» Exercise
What lines of the data hold the string "Black"? Pull each one out.

** Dataset records follows **

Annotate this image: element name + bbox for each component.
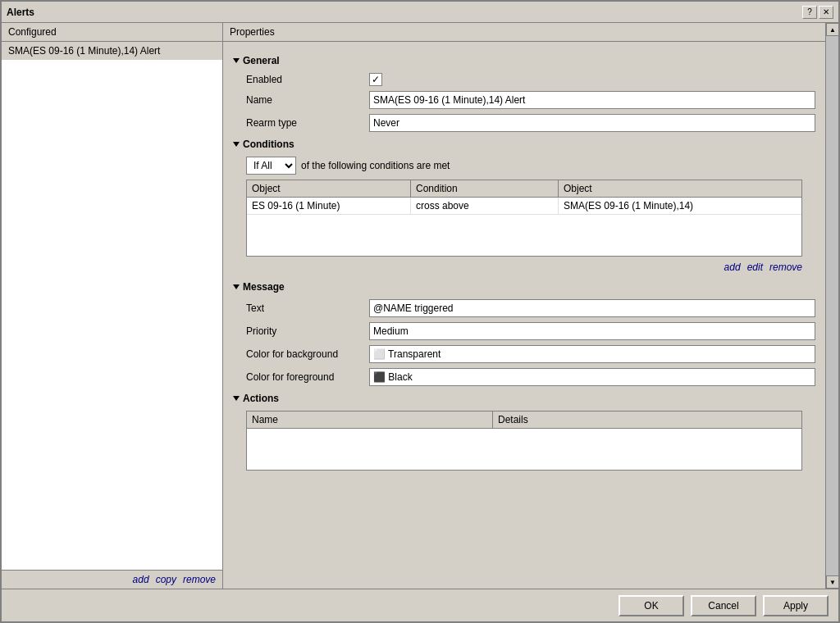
actions-table: Name Details	[246, 411, 802, 471]
conditions-prefix: If All If Any of the following condition…	[233, 157, 815, 175]
remove-condition-link[interactable]: remove	[769, 261, 802, 273]
title-bar: Alerts ? ✕	[2, 2, 838, 23]
bg-color-row: Color for background ⬜ Transparent ⬛ Bla…	[233, 345, 815, 363]
cancel-button[interactable]: Cancel	[691, 595, 756, 616]
right-panel: Properties General Enabled ✓ Nam	[223, 23, 825, 589]
bg-color-control: ⬜ Transparent ⬛ Black ⬜ White	[369, 345, 815, 363]
text-label: Text	[246, 302, 369, 314]
text-row: Text @NAME triggered	[233, 299, 815, 317]
text-control: @NAME triggered	[369, 299, 815, 317]
general-section-header: General	[233, 55, 815, 66]
close-button[interactable]: ✕	[819, 6, 833, 19]
right-section: Properties General Enabled ✓ Nam	[223, 23, 838, 589]
properties-header: Properties	[223, 23, 825, 42]
condition-object1: ES 09-16 (1 Minute)	[247, 198, 411, 214]
conditions-collapse-icon[interactable]	[233, 142, 240, 147]
conditions-label: Conditions	[243, 139, 294, 150]
bg-color-select[interactable]: ⬜ Transparent ⬛ Black ⬜ White	[369, 345, 815, 363]
rearm-select[interactable]: Never On bar close Always	[369, 114, 815, 132]
help-button[interactable]: ?	[802, 6, 817, 19]
col-header-object1: Object	[247, 180, 411, 197]
edit-condition-link[interactable]: edit	[747, 261, 763, 273]
message-collapse-icon[interactable]	[233, 284, 240, 289]
actions-label: Actions	[243, 393, 279, 404]
priority-control: Low Medium High	[369, 322, 815, 340]
title-bar-controls: ? ✕	[802, 6, 833, 19]
configured-list: SMA(ES 09-16 (1 Minute),14) Alert	[2, 42, 222, 570]
remove-alert-link[interactable]: remove	[183, 574, 216, 585]
priority-label: Priority	[246, 325, 369, 337]
actions-collapse-icon[interactable]	[233, 396, 240, 401]
fg-color-row: Color for foreground ⬛ Black ⬜ White	[233, 368, 815, 386]
general-label: General	[243, 55, 280, 66]
condition-operator: cross above	[411, 198, 559, 214]
left-panel-header: Configured	[2, 23, 222, 42]
conditions-empty-space	[247, 215, 801, 256]
alerts-window: Alerts ? ✕ Configured SMA(ES 09-16 (1 Mi…	[0, 0, 840, 623]
enabled-checkbox[interactable]: ✓	[369, 73, 382, 86]
ok-button[interactable]: OK	[619, 595, 684, 616]
enabled-control: ✓	[369, 73, 815, 86]
list-item[interactable]: SMA(ES 09-16 (1 Minute),14) Alert	[2, 42, 222, 60]
col-header-object2: Object	[559, 180, 801, 197]
conditions-suffix: of the following conditions are met	[301, 160, 450, 171]
actions-section-header: Actions	[233, 393, 815, 404]
add-alert-link[interactable]: add	[133, 574, 149, 585]
actions-col-name: Name	[247, 412, 493, 428]
properties-content: General Enabled ✓ Name	[223, 42, 825, 480]
conditions-table-header: Object Condition Object	[247, 180, 801, 198]
conditions-section-header: Conditions	[233, 139, 815, 150]
bottom-bar: OK Cancel Apply	[2, 589, 838, 621]
message-section-header: Message	[233, 281, 815, 293]
copy-alert-link[interactable]: copy	[156, 574, 176, 585]
left-panel-footer: add copy remove	[2, 570, 222, 589]
message-label: Message	[243, 281, 285, 293]
right-scrollbar: ▲ ▼	[825, 23, 838, 589]
priority-select[interactable]: Low Medium High	[369, 322, 815, 340]
conditions-table: Object Condition Object ES 09-16 (1 Minu…	[246, 180, 802, 257]
rearm-row: Rearm type Never On bar close Always	[233, 114, 815, 132]
text-select[interactable]: @NAME triggered	[369, 299, 815, 317]
actions-table-header: Name Details	[247, 412, 801, 429]
scroll-track	[826, 36, 838, 575]
name-input[interactable]	[369, 91, 815, 109]
table-row[interactable]: ES 09-16 (1 Minute) cross above SMA(ES 0…	[247, 198, 801, 215]
add-condition-link[interactable]: add	[724, 261, 741, 273]
apply-button[interactable]: Apply	[763, 595, 829, 616]
condition-select-wrapper: If All If Any	[246, 157, 296, 175]
bg-color-label: Color for background	[246, 348, 369, 360]
name-row: Name	[233, 91, 815, 109]
name-label: Name	[246, 94, 369, 106]
condition-object2: SMA(ES 09-16 (1 Minute),14)	[559, 198, 801, 214]
actions-col-details: Details	[493, 412, 801, 428]
enabled-label: Enabled	[246, 74, 369, 85]
rearm-label: Rearm type	[246, 117, 369, 129]
rearm-control: Never On bar close Always	[369, 114, 815, 132]
fg-color-label: Color for foreground	[246, 371, 369, 383]
condition-select[interactable]: If All If Any	[246, 157, 296, 175]
scroll-up-btn[interactable]: ▲	[826, 23, 838, 36]
name-control	[369, 91, 815, 109]
enabled-row: Enabled ✓	[233, 73, 815, 86]
window-title: Alerts	[7, 7, 34, 18]
priority-row: Priority Low Medium High	[233, 322, 815, 340]
col-header-condition: Condition	[411, 180, 559, 197]
fg-color-control: ⬛ Black ⬜ White	[369, 368, 815, 386]
actions-empty-space	[247, 429, 801, 470]
fg-color-select[interactable]: ⬛ Black ⬜ White	[369, 368, 815, 386]
main-content: Configured SMA(ES 09-16 (1 Minute),14) A…	[2, 23, 838, 589]
general-collapse-icon[interactable]	[233, 58, 240, 63]
conditions-table-footer: add edit remove	[233, 260, 815, 275]
scroll-down-btn[interactable]: ▼	[826, 575, 838, 589]
left-panel: Configured SMA(ES 09-16 (1 Minute),14) A…	[2, 23, 223, 589]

** End of Dataset records **

» Output for this exercise
bg-color-control: ⬜ Transparent ⬛ Black ⬜ White	[369, 345, 815, 363]
bg-color-select[interactable]: ⬜ Transparent ⬛ Black ⬜ White	[369, 345, 815, 363]
fg-color-row: Color for foreground ⬛ Black ⬜ White	[233, 368, 815, 386]
fg-color-control: ⬛ Black ⬜ White	[369, 368, 815, 386]
fg-color-select[interactable]: ⬛ Black ⬜ White	[369, 368, 815, 386]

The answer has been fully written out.